Nantas se cachait la face entre les mains.

« Et, aujourd’hui, continua la jeune femme, voilà qu’il veut que je l’aime... Il s’est mis à genoux et il a pleuré. Quelque comédie sans doute. Pardonnez-moi de vous avoir trompé, mon père ; mais, vraiment, est-ce que j’appartiens à cet homme ?... Maintenant que vous savez tout, emmenez-moi. Il m’a violentée tout à l’heure, je ne resterai pas ici une minute de plus. »

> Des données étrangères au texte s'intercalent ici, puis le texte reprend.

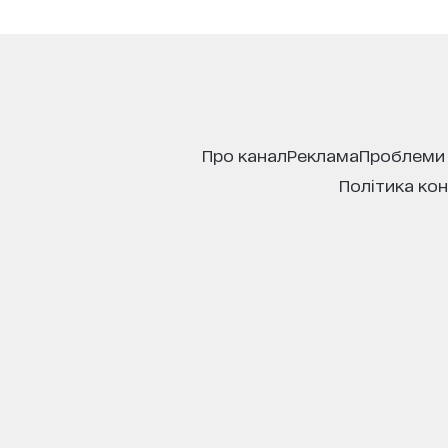
про канал
реклама
проблеми
політика ко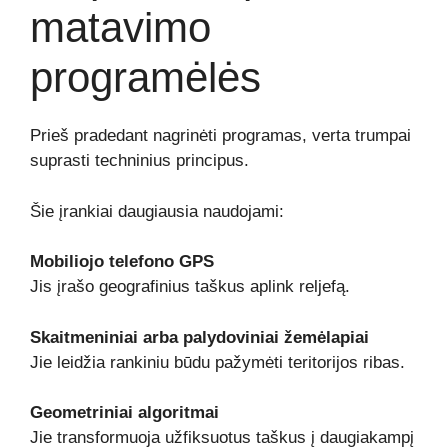
matavimo
programėlės
Prieš pradedant nagrinėti programas, verta trumpai
suprasti techninius principus.
Šie įrankiai daugiausia naudojami:
Mobiliojo telefono GPS
Jis įrašo geografinius taškus aplink reljefą.
Skaitmeniniai arba palydoviniai žemėlapiai
Jie leidžia rankiniu būdu pažymėti teritorijos ribas.
Geometriniai algoritmai
Jie transformuoja užfiksuotus taškus į daugiakampį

Le baron redressa sa taille courbée. Et, silencieux, il alla donner le bras à sa fille. Tous deux traversèrent la pièce, sans que Nantas fit un geste pour les retenir. Puis, à la porte, le vieillard ne laissa tomber que cette parole :

« Adieu, monsieur. »

La porte s’était refermée. Nantas restait seul, écrasé, regardant follement le vide autour de lui. Comme Germain venait d’entrer et de poser une lettre sur le bureau, il l’ouvrit machinalement et la parcourut des yeux. Cette lettre, entièrement écrite de la main de l’empereur, l’appelait au ministère des Finances, en termes très obligeants. Il comprit à peine. La réalisation de toutes ses ambitions ne le touchait plus. Dans les caisses voisines, le bruit de l’or avait augmenté ; c’était l’heure où la maison Nantas ronflait, donnant le branle à tout un monde. Et lui, au milieu de ce labeur colossal qui était son œuvre, dans l’apogée de sa puissance, les yeux stupidement fixés sur l’écriture de l’empereur, poussa cette plainte d’enfant, qui était la négation de sa vie entière :

« Je ne suis pas heureux... Je ne suis pas heureux... »

Il pleurait, la tête tombée sur son bureau, et ses larmes chaudes effaçaient la lettre qui le nommait ministre.